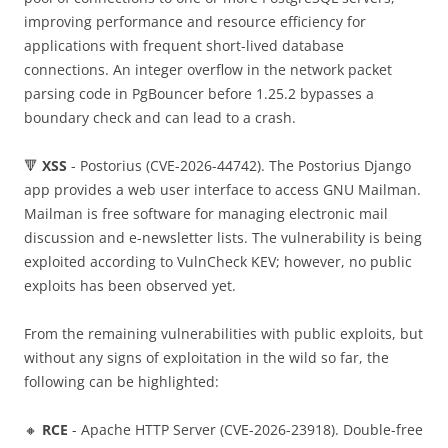
improving performance and resource efficiency for
applications with frequent short-lived database
connections. An integer overflow in the network packet
parsing code in PgBouncer before 1.25.2 bypasses a
boundary check and can lead to a crash.
🔻
XSS
- Postorius (CVE-2026-44742). The Postorius Django
app provides a web user interface to access GNU Mailman.
Mailman is free software for managing electronic mail
discussion and e-newsletter lists. The vulnerability is being
exploited according to VulnCheck KEV; however, no public
exploits has been observed yet.
From the remaining vulnerabilities with public exploits, but
without any signs of exploitation in the wild so far, the
following can be highlighted:
🔸
RCE
- Apache HTTP Server (CVE-2026-23918). Double-free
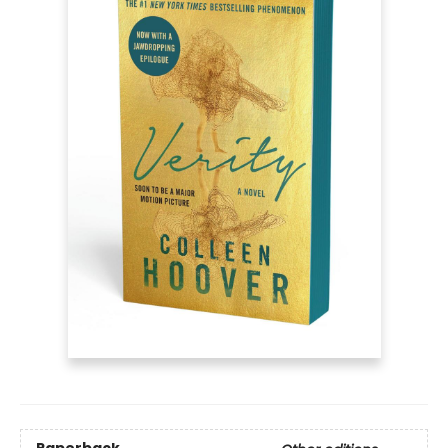
Paperback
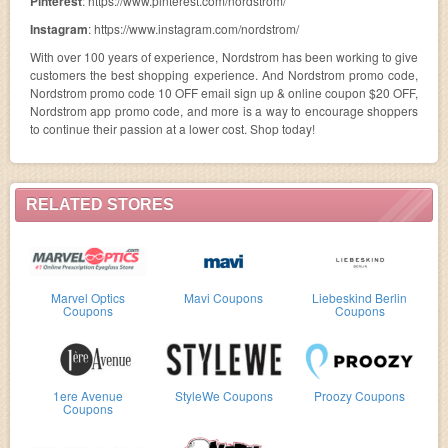
Pinterest
: https://www.pinterest.com/nordstrom/
Instagram
: https://www.instagram.com/nordstrom/
With over 100 years of experience, Nordstrom has been working to give
customers the best shopping experience. And Nordstrom promo code,
Nordstrom promo code 10 OFF email sign up & online coupon $20 OFF,
Nordstrom app promo code, and more is a way to encourage shoppers
to continue their passion at a lower cost. Shop today!
RELATED STORES
Marvel Optics
Mavi Coupons
Liebeskind Berlin
Coupons
Coupons
1ere Avenue
StyleWe Coupons
Proozy Coupons
Coupons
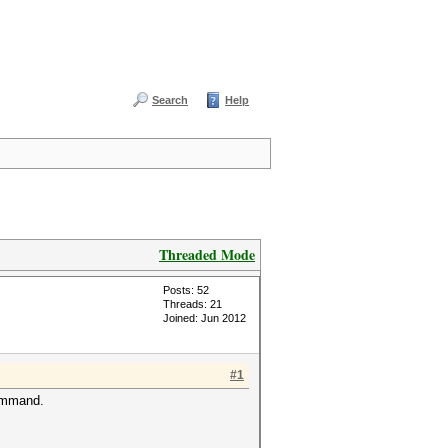
Search
Help
Threaded Mode
Posts: 52
Threads: 21
Joined: Jun 2012
#1
command.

———

Directions for this task: Copy out all of the data word for word. Do not carry over any picture.

Exercise answer:
improving performance and resource efficiency for
applications with frequent short-lived database
connections. An integer overflow in the network packet
parsing code in PgBouncer before 1.25.2 bypasses a
boundary check and can lead to a crash.
🔻
XSS
- Postorius (CVE-2026-44742). The Postorius Django
app provides a web user interface to access GNU Mailman.
Mailman is free software for managing electronic mail
discussion and e-newsletter lists. The vulnerability is being
exploited according to VulnCheck KEV; however, no public
exploits has been observed yet.
From the remaining vulnerabilities with public exploits, but
without any signs of exploitation in the wild so far, the
following can be highlighted:
🔸
RCE
- Apache HTTP Server (CVE-2026-23918). Double-free
Paperback
Pinterest
: https://www.pinterest.com/nordstrom/
Instagram
: https://www.instagram.com/nordstrom/
With over 100 years of experience, Nordstrom has been working to give
customers the best shopping experience. And Nordstrom promo code,
Nordstrom promo code 10 OFF email sign up & online coupon $20 OFF,
Nordstrom app promo code, and more is a way to encourage shoppers
to continue their passion at a lower cost. Shop today!
RELATED STORES
Marvel Optics
Mavi Coupons
Liebeskind Berlin
Coupons
Coupons
1ere Avenue
StyleWe Coupons
Proozy Coupons
Coupons
Search
Help
Threaded Mode
Posts: 52
Threads: 21
Joined: Jun 2012
#1
command.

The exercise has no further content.